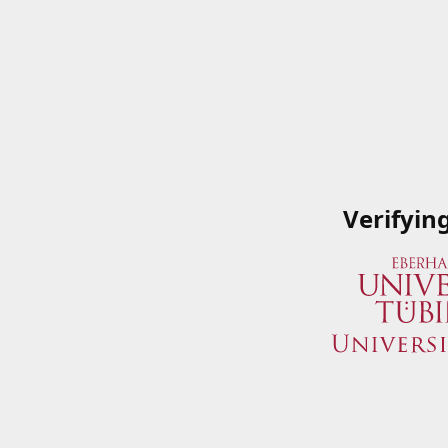
Verifyin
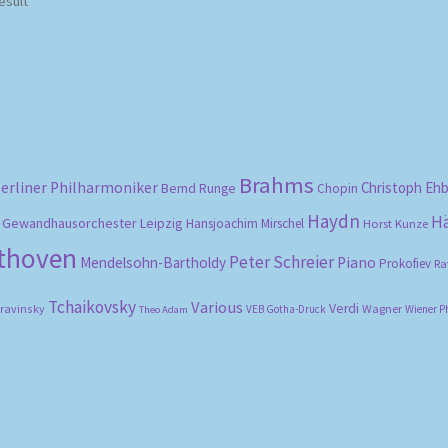
esult
Brahms
erliner Philharmoniker
Christoph Eh
Bernd Runge
Chopin
Haydn
H
Gewandhausorchester Leipzig
Hansjoachim Mirschel
Horst Kunze
ethoven
Peter Schreier
Mendelsohn-Bartholdy
Piano
Prokofiev
Ra
Tchaikovsky
Various
Verdi
travinsky
Wagner
VEB Gotha-Druck
Wiener P
Theo Adam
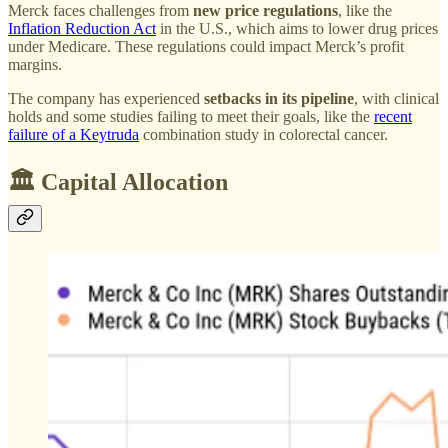
Merck faces challenges from
new price regulations
, like the
Inflation Reduction Act
in the U.S., which aims to lower drug prices
under Medicare. These regulations could impact Merck’s profit
margins.
The company has experienced
setbacks in its pipeline
, with clinical
holds and some studies failing to meet their goals, like the
recent
failure of a Keytruda
combination study in colorectal cancer.
🏛️ Capital Allocation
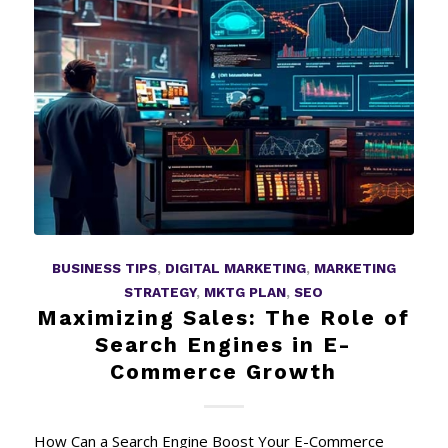
BUSINESS TIPS
,
DIGITAL MARKETING
,
MARKETING
STRATEGY
,
MKTG PLAN
,
SEO
Maximizing Sales: The Role of
Search Engines in E-
Commerce Growth
How Can a Search Engine Boost Your E-Commerce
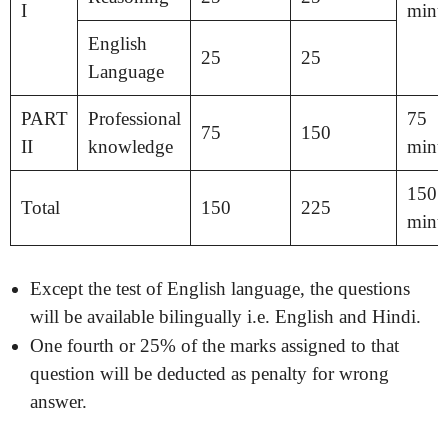
I
minu
English
25
25
Language
PART
Professional
75
75
150
II
knowledge
minu
150
Total
150
225
minu
Except the test of English language, the questions
will be available bilingually i.e. English and Hindi.
One fourth or 25% of the marks assigned to that
question will be deducted as penalty for wrong
answer.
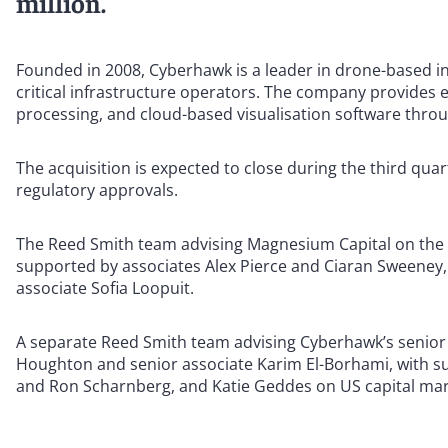
million.
Founded in 2008, Cyberhawk is a leader in drone-based i
critical infrastructure operators. The company provides 
processing, and cloud-based visualisation software throu
The acquisition is expected to close during the third qua
regulatory approvals.
The Reed Smith team advising Magnesium Capital on the 
supported by associates Alex Pierce and Ciaran Sweeney,
associate Sofia Loopuit.
A separate Reed Smith team advising Cyberhawk’s senior
Houghton and senior associate Karim El-Borhami, with s
and Ron Scharnberg, and Katie Geddes on US capital mar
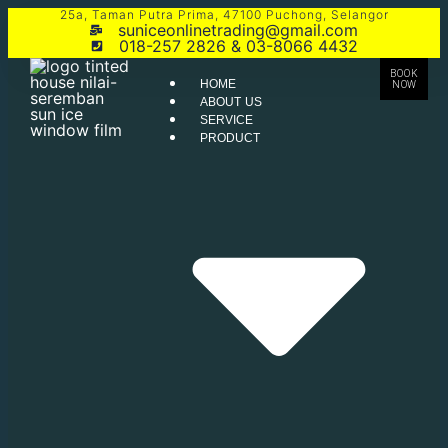
25a, Taman Putra Prima, 47100 Puchong, Selangor
suniceonlinetrading@gmail.com
018-257 2826 & 03-8066 4432
BOOK
HOME
NOW
ABOUT US
SERVICE
PRODUCT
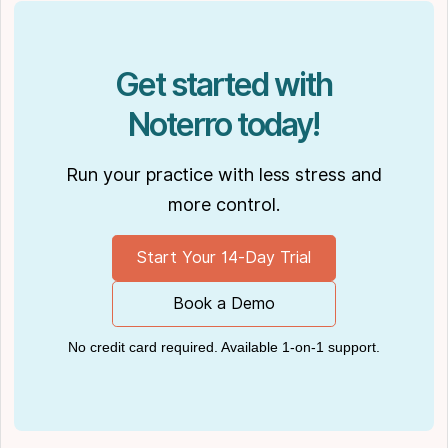
insights also have been cited in notable
Podcasts like
Business Blueprint
and
Practiciology
.
Get started with
Noterro today!
Run your practice with less stress and
more control.
Start Your 14-Day Trial
Book a Demo
No credit card required. Available 1-on-1 support.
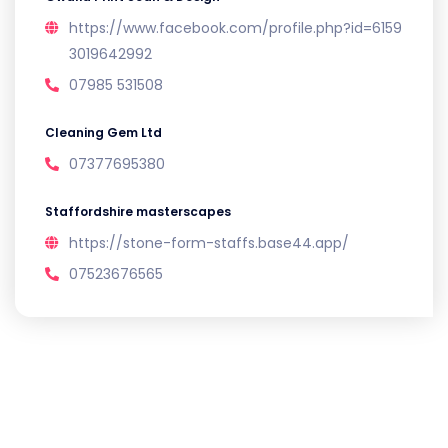
https://www.facebook.com/profile.php?id=6159
3019642992
07985 531508
Cleaning Gem Ltd
07377695380
Staffordshire masterscapes
https://stone-form-staffs.base44.app/
07523676565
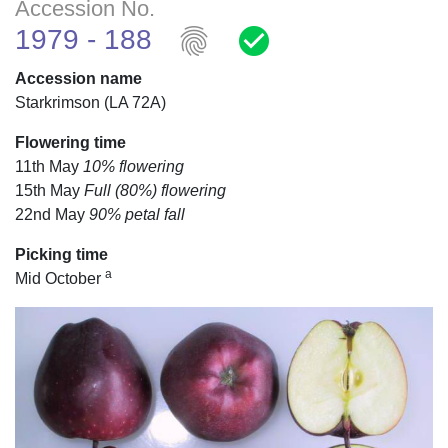
Accession No.
fingerprint
check_circle
1979 - 188
Accession name
Starkrimson (LA 72A)
Flowering time
11th May
10% flowering
15th May
Full (80%) flowering
22nd May
90% petal fall
Picking time
a
Mid October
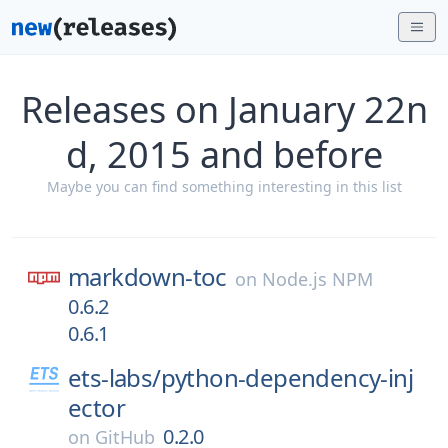
Releases on January 22n
d, 2015 and before
Maybe you can find something interesting in this list
markdown-toc
on
Node.js NPM
0.6.2
0.6.1
ets-labs/
python-dependency-inj
ector
0.2.0
on
GitHub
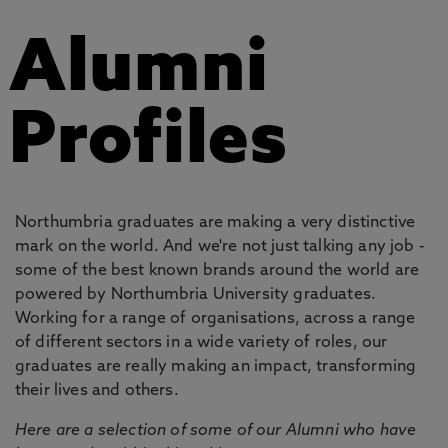
Alumni
Profiles
Northumbria graduates are making a very distinctive
mark on the world. And we're not just talking any job -
some of the best known brands around the world are
powered by Northumbria University graduates.
Working for a range of organisations, across a range
of different sectors in a wide variety of roles, our
graduates are really making an impact, transforming
their lives and others.
Here are a selection of some of our Alumni who have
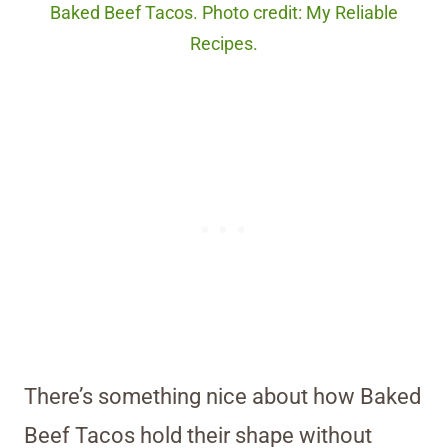
Baked Beef Tacos. Photo credit: My Reliable
Recipes.
There’s something nice about how Baked
Beef Tacos hold their shape without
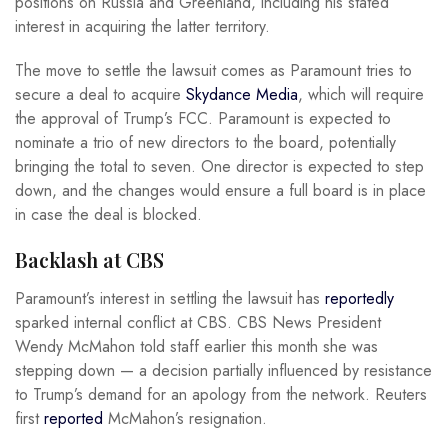
positions on Russia and Greenland, including his stated
interest in acquiring the latter territory.
The move to settle the lawsuit comes as Paramount tries to
secure a deal to acquire
Skydance Media
, which will require
the approval of Trump’s FCC. Paramount is expected to
nominate a trio of new directors to the board, potentially
bringing the total to seven. One director is expected to step
down, and the changes would ensure a full board is in place
in case the deal is blocked.
Backlash at CBS
Paramount’s interest in settling the lawsuit has
reportedly
sparked internal conflict at CBS. CBS News President
Wendy McMahon told staff earlier this month she was
stepping down — a decision partially influenced by resistance
to Trump’s demand for an apology from the network. Reuters
first
reported
McMahon’s resignation.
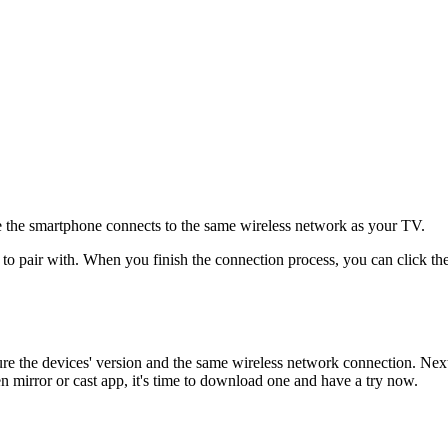
e the smartphone connects to the same wireless network as your TV.
to pair with. When you finish the connection process, you can click t
the devices' version and the same wireless network connection. Next, y
 mirror or cast app, it's time to download one and have a try now.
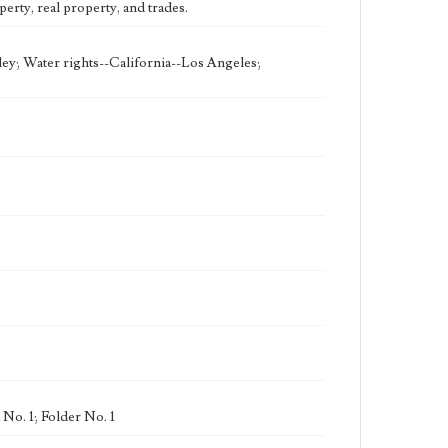
erty, real property, and trades.
ley; Water rights--California--Los Angeles;
No. 1; Folder No. 1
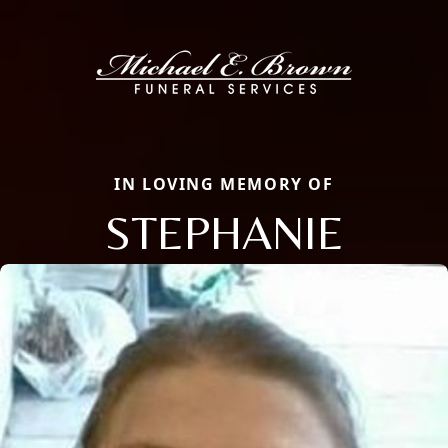
IN LOVING MEMORY OF
STEPHANIE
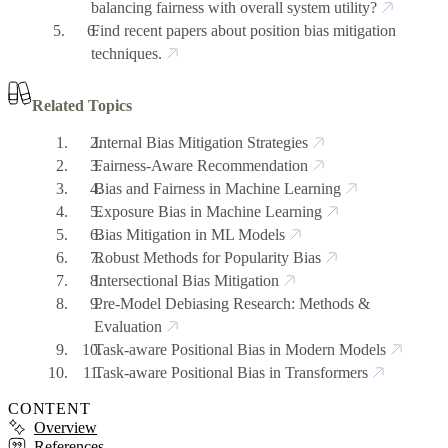
balancing fairness with overall system utility?
Find recent papers about position bias mitigation
techniques.
Related Topics
Internal Bias Mitigation Strategies
Fairness-Aware Recommendation
Bias and Fairness in Machine Learning
Exposure Bias in Machine Learning
Bias Mitigation in ML Models
Robust Methods for Popularity Bias
Intersectional Bias Mitigation
Pre-Model Debiasing Research: Methods &
Evaluation
Task-aware Positional Bias in Modern Models
Task-aware Positional Bias in Transformers
CONTENT
Overview
References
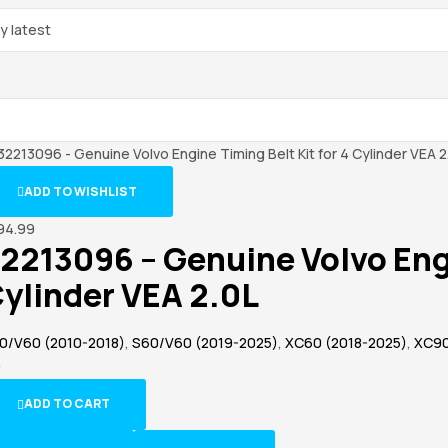
ADD TO WISHLIST
94.99
2213096 – Genuine Volvo Engi
ylinder VEA 2.0L
0/V60 (2010-2018)
,
S60/V60 (2019-2025)
,
XC60 (2018-2025)
,
XC90
)
ADD TO CART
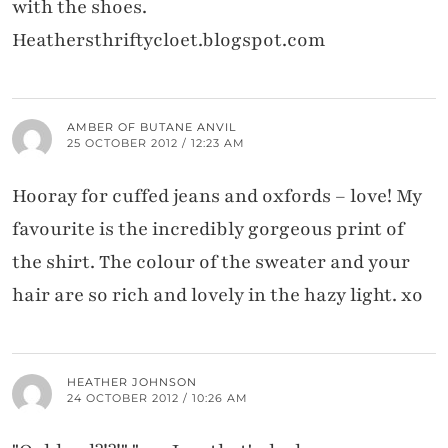
with the shoes.
Heathersthriftycloet.blogspot.com
AMBER OF BUTANE ANVIL
25 OCTOBER 2012 / 12:23 AM
Hooray for cuffed jeans and oxfords – love! My
favourite is the incredibly gorgeous print of
the shirt. The colour of the sweater and your
hair are so rich and lovely in the hazy light. xo
HEATHER JOHNSON
24 OCTOBER 2012 / 10:26 AM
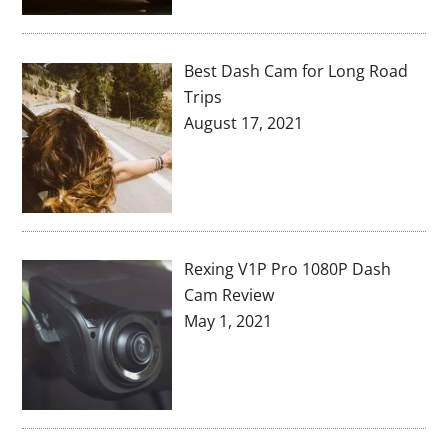
Best Dash Cam for Long Road
Trips
August 17, 2021
Rexing V1P Pro 1080P Dash
Cam Review
May 1, 2021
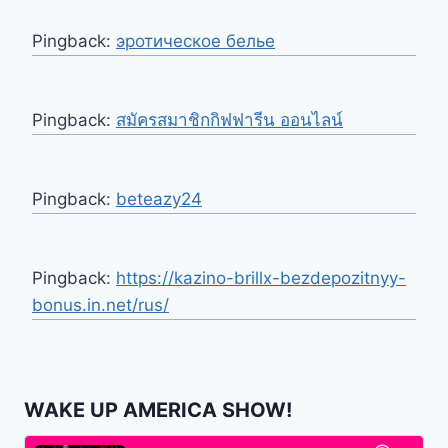
Pingback:
эротическое белье
Pingback:
สมัครสมาชิกกิฟฟารีน ออนไลน์
Pingback:
beteazy24
Pingback:
https://kazino-brillx-bezdepozitnyy-
bonus.in.net/rus/
WAKE UP AMERICA SHOW!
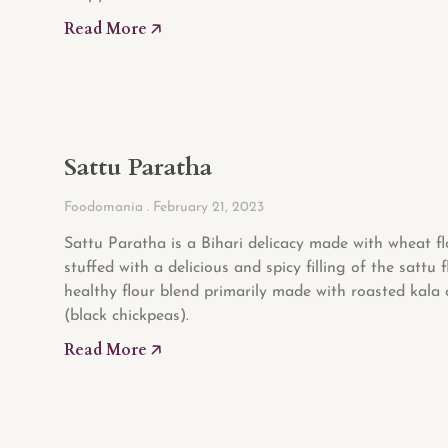
Read More 🡥
Sattu Paratha
Foodomania
February 21, 2023
Sattu Paratha is a Bihari delicacy made with wheat f
stuffed with a delicious and spicy filling of the sattu f
healthy flour blend primarily made with roasted kala
(black chickpeas).
Read More 🡥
== == ==
• [What you have to do]: In the copy, each entry above must match exactly, and no picture may be carried over.

• [Answer for this exercise]:
Verifyin
esult
Brahms
erliner Philharmoniker
Christoph Eh
Bernd Runge
Chopin
Haydn
H
Gewandhausorchester Leipzig
Hansjoachim Mirschel
Horst Kunze
ethoven
Peter Schreier
Mendelsohn-Bartholdy
Piano
Prokofiev
Ra
Tchaikovsky
Various
Verdi
travinsky
Wagner
VEB Gotha-Druck
Wiener P
Theo Adam
Merck faces challenges from
new price regulations
, like the
Inflation Reduction Act
in the U.S., which aims to lower drug prices
under Medicare. These regulations could impact Merck’s profit
margins.
The company has experienced
setbacks in its pipeline
, with clinical
holds and some studies failing to meet their goals, like the
recent
failure of a Keytruda
combination study in colorectal cancer.
🏛️ Capital Allocation
BUSINESS TIPS
,
DIGITAL MARKETING
,
MARKETING
STRATEGY
,
MKTG PLAN
,
SEO
Maximizing Sales: The Role of
Search Engines in E-
Commerce Growth
How Can a Search Engine Boost Your E-Commerce
I
minu
English
25
25
Language
PART
Professional
75
75
150
II
knowledge
minu
150
Total
150
225
minu
Except the test of English language, the questions
will be available bilingually i.e. English and Hindi.
One fourth or 25% of the marks assigned to that
question will be deducted as penalty for wrong
answer.
million.
Founded in 2008, Cyberhawk is a leader in drone-based i
critical infrastructure operators. The company provides 
processing, and cloud-based visualisation software throu
The acquisition is expected to close during the third qua
regulatory approvals.
The Reed Smith team advising Magnesium Capital on the 
supported by associates Alex Pierce and Ciaran Sweeney,
associate Sofia Loopuit.
A separate Reed Smith team advising Cyberhawk’s senior
Houghton and senior associate Karim El-Borhami, with s
and Ron Scharnberg, and Katie Geddes on US capital mar
25a, Taman Putra Prima, 47100 Puchong, Selangor
suniceonlinetrading@gmail.com
018-257 2826 & 03-8066 4432
BOOK
HOME
NOW
ABOUT US
SERVICE
PRODUCT
insights also have been cited in notable
Podcasts like
Business Blueprint
and
Practiciology
.
Get started with
Noterro today!
Run your practice with less stress and
more control.
Start Your 14-Day Trial
Book a Demo
No credit card required. Available 1-on-1 support.
https://www.facebook.com/profile.php?id=6159
3019642992
07985 531508
Cleaning Gem Ltd
07377695380
Staffordshire masterscapes
https://stone-form-staffs.base44.app/
07523676565
Accession No.
fingerprint
check_circle
1979 - 188
Accession name
Starkrimson (LA 72A)
Flowering time
11th May
10% flowering
15th May
Full (80%) flowering
22nd May
90% petal fall
Picking time
a
Mid October
Releases on January 22n
d, 2015 and before
Maybe you can find something interesting in this list
markdown-toc
on
Node.js NPM
0.6.2
0.6.1
ets-labs/
python-dependency-inj
ector
0.2.0
on
GitHub
Alumni
Profiles
Northumbria graduates are making a very distinctive
mark on the world. And we're not just talking any job -
some of the best known brands around the world are
powered by Northumbria University graduates.
Working for a range of organisations, across a range
of different sectors in a wide variety of roles, our
graduates are really making an impact, transforming
their lives and others.
Here are a selection of some of our Alumni who have
Baked Beef Tacos. Photo credit: My Reliable
Recipes.
There’s something nice about how Baked
Beef Tacos hold their shape without
positions on Russia and Greenland, including his stated
interest in acquiring the latter territory.
The move to settle the lawsuit comes as Paramount tries to
secure a deal to acquire
Skydance Media
, which will require
the approval of Trump’s FCC. Paramount is expected to
nominate a trio of new directors to the board, potentially
bringing the total to seven. One director is expected to step
down, and the changes would ensure a full board is in place
in case the deal is blocked.
Backlash at CBS
Paramount’s interest in settling the lawsuit has
reportedly
sparked internal conflict at CBS. CBS News President
Wendy McMahon told staff earlier this month she was
stepping down — a decision partially influenced by resistance
to Trump’s demand for an apology from the network. Reuters
first
reported
McMahon’s resignation.
e the smartphone connects to the same wireless network as your TV.
to pair with. When you finish the connection process, you can click t
the devices' version and the same wireless network connection. Next, y
 mirror or cast app, it's time to download one and have a try now.
erty, real property, and trades.
ley; Water rights--California--Los Angeles;
No. 1; Folder No. 1
IN LOVING MEMORY OF
STEPHANIE
balancing fairness with overall system utility?
Find recent papers about position bias mitigation
techniques.
Related Topics
Internal Bias Mitigation Strategies
Fairness-Aware Recommendation
Bias and Fairness in Machine Learning
Exposure Bias in Machine Learning
Bias Mitigation in ML Models
Robust Methods for Popularity Bias
Intersectional Bias Mitigation
Pre-Model Debiasing Research: Methods &
Evaluation
Task-aware Positional Bias in Modern Models
Task-aware Positional Bias in Transformers
CONTENT
Overview
References
ADD TO WISHLIST
94.99
2213096 – Genuine Volvo Engi
ylinder VEA 2.0L
0/V60 (2010-2018)
,
S60/V60 (2019-2025)
,
XC60 (2018-2025)
,
XC90
)
ADD TO CART
with the shoes.
Heathersthriftycloet.blogspot.com
AMBER OF BUTANE ANVIL
25 OCTOBER 2012 / 12:23 AM
Hooray for cuffed jeans and oxfords – love! My
favourite is the incredibly gorgeous print of
the shirt. The colour of the sweater and your
hair are so rich and lovely in the hazy light. xo
HEATHER JOHNSON
24 OCTOBER 2012 / 10:26 AM
Best Dash Cam for Long Road
Trips
August 17, 2021
Rexing V1P Pro 1080P Dash
Cam Review
May 1, 2021
Pingback:
эротическое белье
Pingback:
สมัครสมาชิกกิฟฟารีน ออนไลน์
Pingback:
beteazy24
Pingback:
https://kazino-brillx-bezdepozitnyy-
bonus.in.net/rus/
WAKE UP AMERICA SHOW!
Read More 🡥
Sattu Paratha
Foodomania
February 21, 2023
Sattu Paratha is a Bihari delicacy made with wheat f
stuffed with a delicious and spicy filling of the sattu f
healthy flour blend primarily made with roasted kala
(black chickpeas).
Read More 🡥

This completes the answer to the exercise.